* Work instruction
Retype the entries exactly, but skip the pictures.

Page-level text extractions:
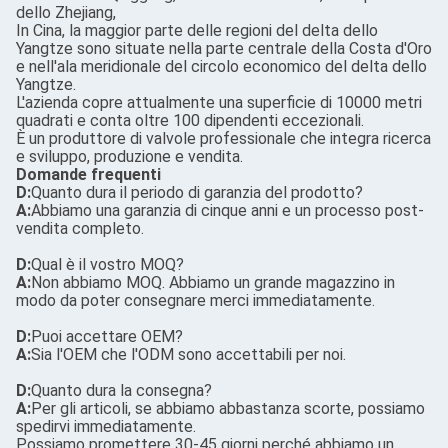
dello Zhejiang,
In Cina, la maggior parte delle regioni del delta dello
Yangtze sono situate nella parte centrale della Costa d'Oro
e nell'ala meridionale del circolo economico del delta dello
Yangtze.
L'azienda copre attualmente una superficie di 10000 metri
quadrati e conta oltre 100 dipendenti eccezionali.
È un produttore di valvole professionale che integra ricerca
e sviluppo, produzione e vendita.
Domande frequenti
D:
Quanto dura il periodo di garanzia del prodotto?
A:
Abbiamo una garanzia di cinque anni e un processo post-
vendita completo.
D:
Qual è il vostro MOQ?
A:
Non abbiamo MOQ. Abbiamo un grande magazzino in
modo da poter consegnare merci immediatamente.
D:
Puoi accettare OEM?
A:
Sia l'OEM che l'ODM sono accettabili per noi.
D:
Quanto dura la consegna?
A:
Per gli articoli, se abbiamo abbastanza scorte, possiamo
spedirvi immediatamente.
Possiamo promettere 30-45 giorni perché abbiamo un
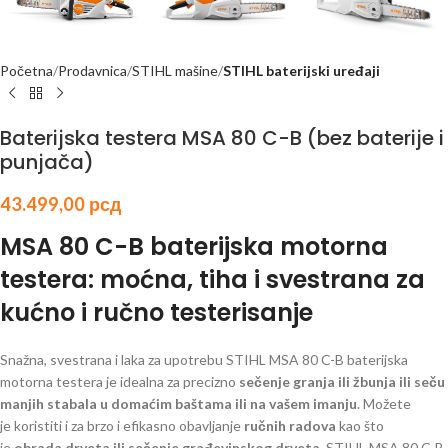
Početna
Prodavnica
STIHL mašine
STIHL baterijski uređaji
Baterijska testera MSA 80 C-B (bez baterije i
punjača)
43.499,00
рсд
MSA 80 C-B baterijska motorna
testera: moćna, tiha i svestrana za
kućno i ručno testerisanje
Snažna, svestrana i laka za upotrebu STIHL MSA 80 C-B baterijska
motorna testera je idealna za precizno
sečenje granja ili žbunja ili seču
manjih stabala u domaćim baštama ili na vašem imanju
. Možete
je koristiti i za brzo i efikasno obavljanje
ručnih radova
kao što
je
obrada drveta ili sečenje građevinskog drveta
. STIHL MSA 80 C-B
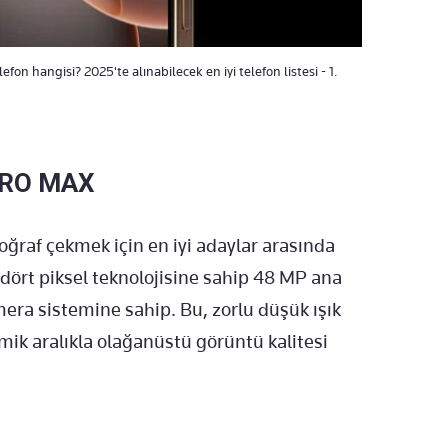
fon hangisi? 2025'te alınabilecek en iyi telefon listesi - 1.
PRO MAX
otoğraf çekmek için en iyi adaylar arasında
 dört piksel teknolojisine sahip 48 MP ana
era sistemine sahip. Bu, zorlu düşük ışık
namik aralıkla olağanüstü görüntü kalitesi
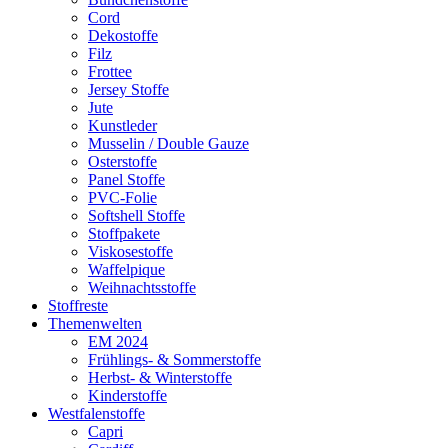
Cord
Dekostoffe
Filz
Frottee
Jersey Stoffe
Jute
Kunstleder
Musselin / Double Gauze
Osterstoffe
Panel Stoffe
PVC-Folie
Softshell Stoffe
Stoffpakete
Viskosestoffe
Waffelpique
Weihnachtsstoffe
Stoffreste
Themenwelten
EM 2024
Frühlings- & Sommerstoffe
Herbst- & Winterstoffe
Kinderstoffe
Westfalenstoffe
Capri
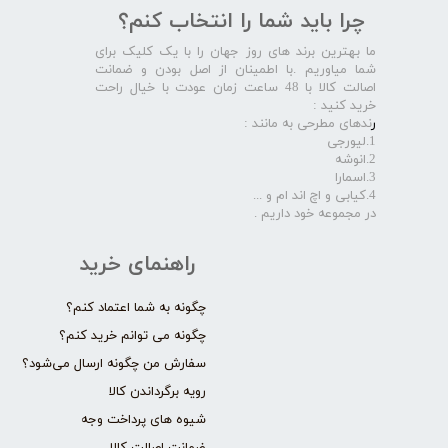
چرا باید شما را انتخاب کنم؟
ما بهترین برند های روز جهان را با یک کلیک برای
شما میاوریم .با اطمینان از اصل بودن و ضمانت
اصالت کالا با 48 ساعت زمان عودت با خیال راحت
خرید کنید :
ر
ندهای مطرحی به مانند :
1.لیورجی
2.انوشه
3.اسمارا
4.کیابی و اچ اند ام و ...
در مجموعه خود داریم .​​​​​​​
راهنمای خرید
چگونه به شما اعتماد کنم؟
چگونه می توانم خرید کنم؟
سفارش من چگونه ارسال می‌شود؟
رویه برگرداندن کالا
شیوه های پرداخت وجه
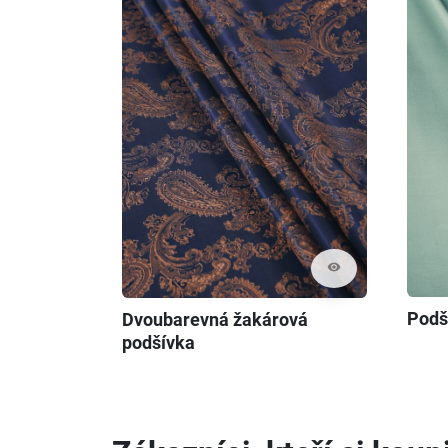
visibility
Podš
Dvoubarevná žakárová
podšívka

* Result for this task
dello Zhejiang,
In Cina, la maggior parte delle regioni del delta dello
Yangtze sono situate nella parte centrale della Costa d'Oro
e nell'ala meridionale del circolo economico del delta dello
Yangtze.
L'azienda copre attualmente una superficie di 10000 metri
quadrati e conta oltre 100 dipendenti eccezionali.
È un produttore di valvole professionale che integra ricerca
e sviluppo, produzione e vendita.
Domande frequenti
D:
Quanto dura il periodo di garanzia del prodotto?
A:
Abbiamo una garanzia di cinque anni e un processo post-
vendita completo.
D:
Qual è il vostro MOQ?
A:
Non abbiamo MOQ. Abbiamo un grande magazzino in
modo da poter consegnare merci immediatamente.
D:
Puoi accettare OEM?
A:
Sia l'OEM che l'ODM sono accettabili per noi.
D:
Quanto dura la consegna?
A:
Per gli articoli, se abbiamo abbastanza scorte, possiamo
spedirvi immediatamente.
Possiamo promettere 30-45 giorni perché abbiamo un
Početna
Prodavnica
STIHL mašine
STIHL baterijski uređaji
Baterijska testera MSA 80 C-B (bez baterije i
punjača)
43.499,00
рсд
MSA 80 C-B baterijska motorna
testera: moćna, tiha i svestrana za
kućno i ručno testerisanje
Snažna, svestrana i laka za upotrebu STIHL MSA 80 C-B baterijska
motorna testera je idealna za precizno
sečenje granja ili žbunja ili seču
manjih stabala u domaćim baštama ili na vašem imanju
. Možete
je koristiti i za brzo i efikasno obavljanje
ručnih radova
kao što
je
obrada drveta ili sečenje građevinskog drveta
. STIHL MSA 80 C-B
fon hangisi? 2025'te alınabilecek en iyi telefon listesi - 1.
PRO MAX
otoğraf çekmek için en iyi adaylar arasında
 dört piksel teknolojisine sahip 48 MP ana
era sistemine sahip. Bu, zorlu düşük ışık
namik aralıkla olağanüstü görüntü kalitesi
Cord
Dekostoffe
Filz
Frottee
Jersey Stoffe
Jute
Kunstleder
Musselin / Double Gauze
Osterstoffe
Panel Stoffe
PVC-Folie
Softshell Stoffe
Stoffpakete
Viskosestoffe
Waffelpique
Weihnachtsstoffe
Stoffreste
Themenwelten
EM 2024
Frühlings- & Sommerstoffe
Herbst- & Winterstoffe
Kinderstoffe
Westfalenstoffe
Capri
چرا باید شما را انتخاب کنم؟
ما بهترین برند های روز جهان را با یک کلیک برای
شما میاوریم .با اطمینان از اصل بودن و ضمانت
اصالت کالا با 48 ساعت زمان عودت با خیال راحت
خرید کنید :
ر
ندهای مطرحی به مانند :
1.لیورجی
2.انوشه
3.اسمارا
4.کیابی و اچ اند ام و ...
در مجموعه خود داریم .​​​​​​​
راهنمای خرید
چگونه به شما اعتماد کنم؟
چگونه می توانم خرید کنم؟
سفارش من چگونه ارسال می‌شود؟
رویه برگرداندن کالا
شیوه های پرداخت وجه
visibility
Podš
Dvoubarevná žakárová
podšívka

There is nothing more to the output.